Re: Validating form inputs?
Daniel Pitts wrote:
Davej wrote:
I have been thinking about the way I have been validating form inputs
in the servelet [sic] and wonder if I would be much better off using class
methods to verify these inputs?
What exactly do you mean by "class methods"? Do you mean 'static' member methods?
Consider that I am almost always gathering the inputs to instantiate
one or more objects, but I gather and validate -- and then
instantiate. Maybe I should instantiate an empty object and then use
class methods to validate the inputs?
Maybe. It depends on what you mean by "class methods".
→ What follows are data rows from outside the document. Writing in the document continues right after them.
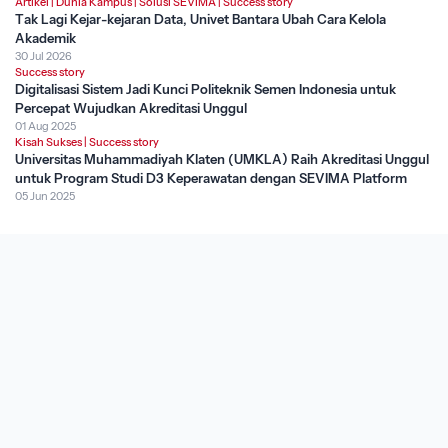
Artikel
|
Dunia Kampus
|
Solusi SEVIMA
|
Success story
Tak Lagi Kejar-kejaran Data, Univet Bantara Ubah Cara Kelola
Akademik
30 Jul 2026
Success story
Digitalisasi Sistem Jadi Kunci Politeknik Semen Indonesia untuk
Percepat Wujudkan Akreditasi Unggul
01 Aug 2025
Kisah Sukses
|
Success story
Universitas Muhammadiyah Klaten (UMKLA) Raih Akreditasi Unggul
untuk Program Studi D3 Keperawatan dengan SEVIMA Platform
05 Jun 2025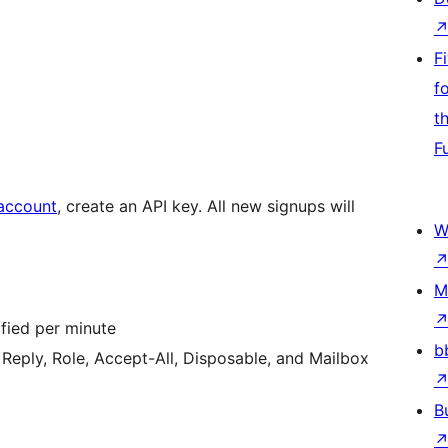
F
f
t
F
 account
, create an API key. All new signups will
W
M
ified per minute
b
Reply, Role, Accept-All, Disposable, and Mailbox
B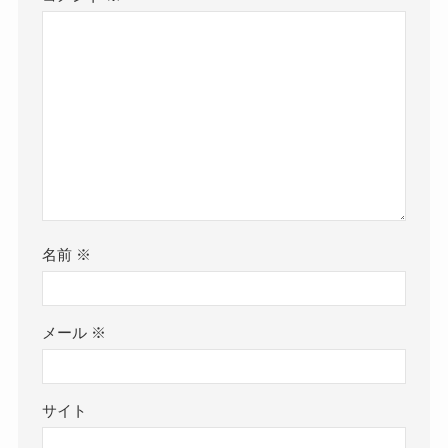
名前
※
メール
※
サイト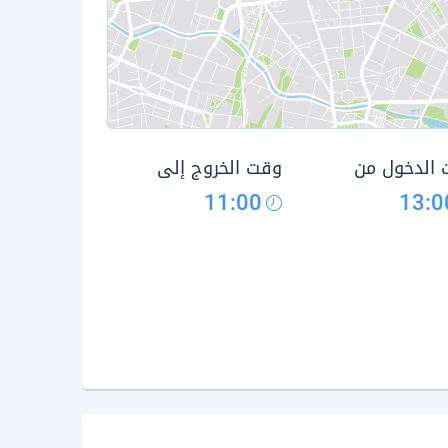
الدخول من
وقت الخروج إلى
11:00
13:0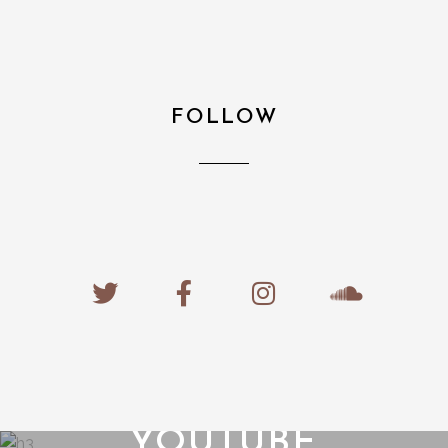
FOLLOW
YOUTUBE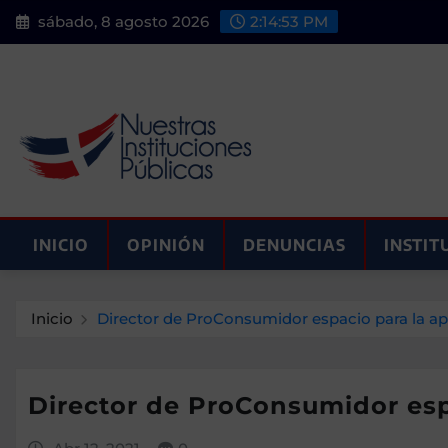
Saltar
sábado, 8 agosto 2026
2:14:54 PM
al
contenido
INICIO
OPINIÓN
DENUNCIAS
INSTIT
Inicio
Director de ProConsumidor espacio para la aper
Director de ProConsumidor espac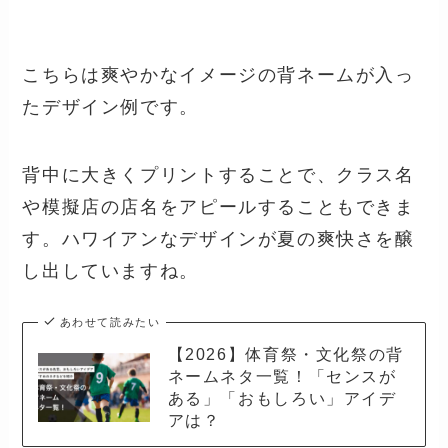
こちらは爽やかなイメージの背ネームが入っ
たデザイン例です。
背中に大きくプリントすることで、クラス名
や模擬店の店名をアピールすることもできま
す。ハワイアンなデザインが夏の爽快さを醸
し出していますね。
あわせて読みたい
【2026】体育祭・文化祭の背
ネームネタ一覧！「センスが
ある」「おもしろい」アイデ
アは？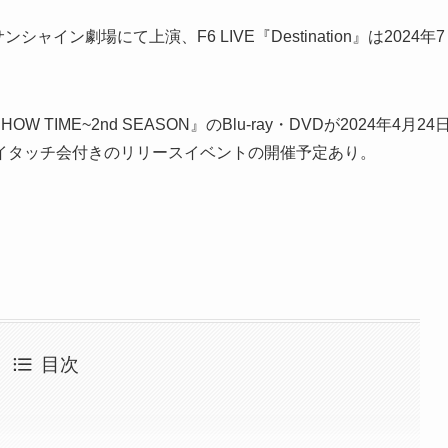
イン劇場にて上演、F6 LIVE『Destination』は2024年7
OW TIME~2nd SEASON』のBlu-ray・DVDが2024年4月24
イタッチ会付きのリリースイベントの開催予定あり。
目次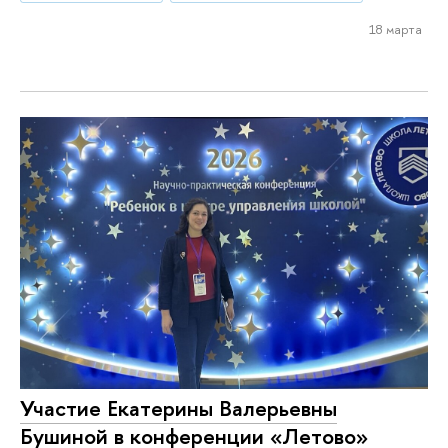
18 марта
Участие Екатерины Валерьевны
Бушиной в конференции «Летово»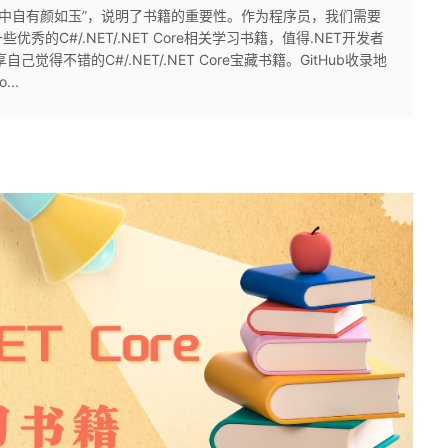
书中自有颜如玉”，说明了书籍的重要性。作为程序员，我们需要
的C#/.NET/.NET Core相关学习书籍，值得.NET开发者
得不错的C#/.NET/.NET Core宝藏书籍。GitHub收录地
...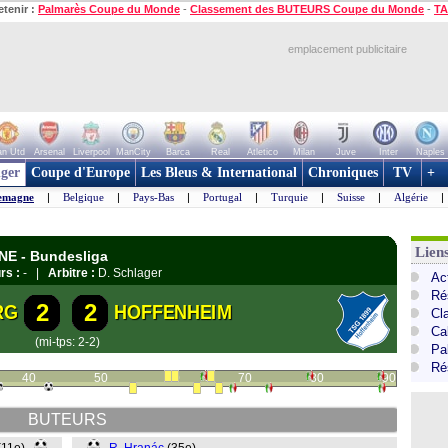
etenir :
Palmarès Coupe du Monde
-
Classement des BUTEURS Coupe du Monde
-
TA
emplacement publicitaire
n Utd
Arsenal
Liverpool
ManCity
Barca
Real
Atletico
Milan
Juve
Inter
Naples
ger
Coupe d'Europe
Les Bleus & International
Chroniques
TV
+
emagne
|
Belgique
|
Pays-Bas
|
Portugal
|
Turquie
|
Suisse
|
Algérie
|
Lien
GNE - Bundesliga
rs :
- |
Arbitre :
D. Schlager
Ac
Ré
2
2
RG
HOFFENHEIM
Cl
Ca
(mi-tps: 2-2)
Pa
Ré
40
50
60
70
80
90
BUTEURS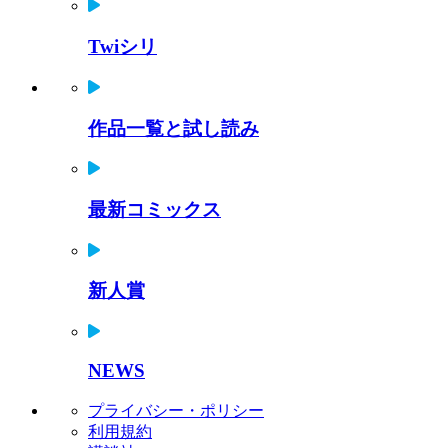
Twiシリ
作品一覧と試し読み
最新コミックス
新人賞
NEWS
プライバシー・ポリシー
利用規約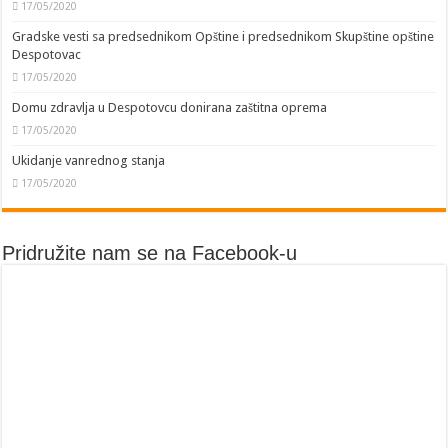
17/05/2020
Gradske vesti sa predsednikom Opštine i predsednikom Skupštine opštine
Despotovac
17/05/2020
Domu zdravlja u Despotovcu donirana zaštitna oprema
17/05/2020
Ukidanje vanrednog stanja
17/05/2020
Pridružite nam se na Facebook-u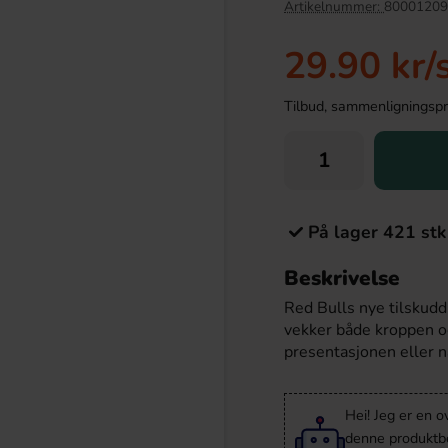
Artikelnummer:
80001209
29.90 kr
/
Tilbud, sammenligningspris
På lager 421 stk
Beskrivelse
r Maxi 21g
Sunshine Delight Sweet Strawberry
Mango 100g
Red Bulls nye tilskudd
.90 kr
38.90 kr
vekker både kroppen og 
presentasjonen eller nå
Köp
Hei! Jeg er en o
denne produktbes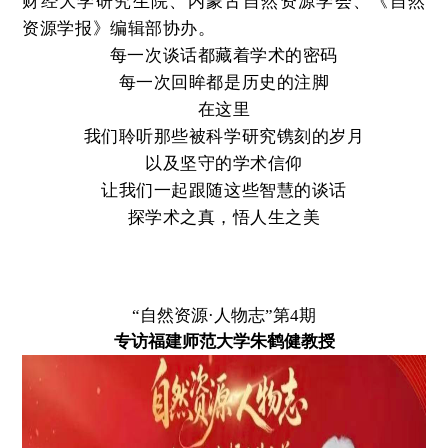
财经大学研究生院、内蒙古自然资源学会、《自然
资源学报》编辑部协办。
每一次谈话都藏着学术的密码
每一次回眸都是历史的注脚
在这里
我们聆听那些被科学研究镌刻的岁月
以及坚守的学术信仰
让我们一起跟随这些智慧的谈话
探学术之真，悟人生之美
“自然资源·人物志”第4期
专访福建师范大学朱鹤健教授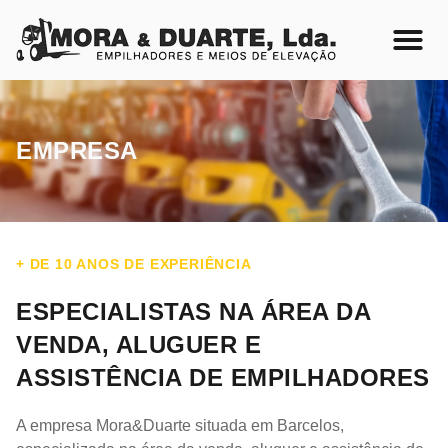
EMPRESA
+ DE 10 ANOS DE EXPERIÊNCIA
ESPECIALISTAS NA ÁREA DA
VENDA, ALUGUER E
ASSISTÊNCIA DE EMPILHADORES
A empresa Mora&Duarte situada em Barcelos,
There are a few frameworks that do this in several phases actually. Its
called binding and validating.
In the binding phase, values are parsed into appropriate data types, and
stored in the model (Form object as it is sometimes called). If the
data can not be parsed, or the model rejects the value immediately, it
is a binding error.
In the validation phase, the values are checked for correctness. This is
often a secondary phase because some values are interdependent.
If, after validation, you want to have an immutable object, then you
could treat your Form object more as a Builder object, and have it
construct the Real object, which is fully populated and validated.
Alternatively, you could use the Form object as a "Parameter" object for
a different Builder class, to keep the concerns of the Form object more
pure.
I suggest looking into different frameworks, rather than trying to
roll-your-own. There are a lot of gotchas that can be avoided, and
boilerplate code you can rid yourself of. I've had moderate luck with
Spring Binding. If you have typical use-cases it works well. If you
have more complicated forms, for instance complex dynamic items, then
there is some shoehorning needed to make it work correctly.
Rolling your own isn't actually that hard, but you won't get the breadth, depth or solidity of a framework with thousands of manhours invested in it already. Then again, you might not need all that.
There are plenty of better frameworks out there than Spring. There's JSF, regular old JSP with EL and JSTL, and Struts, to name three.
Your use of the term "class methods", OP, suggests that you need to study Java some more, and likely also servlets and presentation technologies some more. Look up the "Model 2" web-application paradigm. Then go with JSP/EL or JSF/Facelets.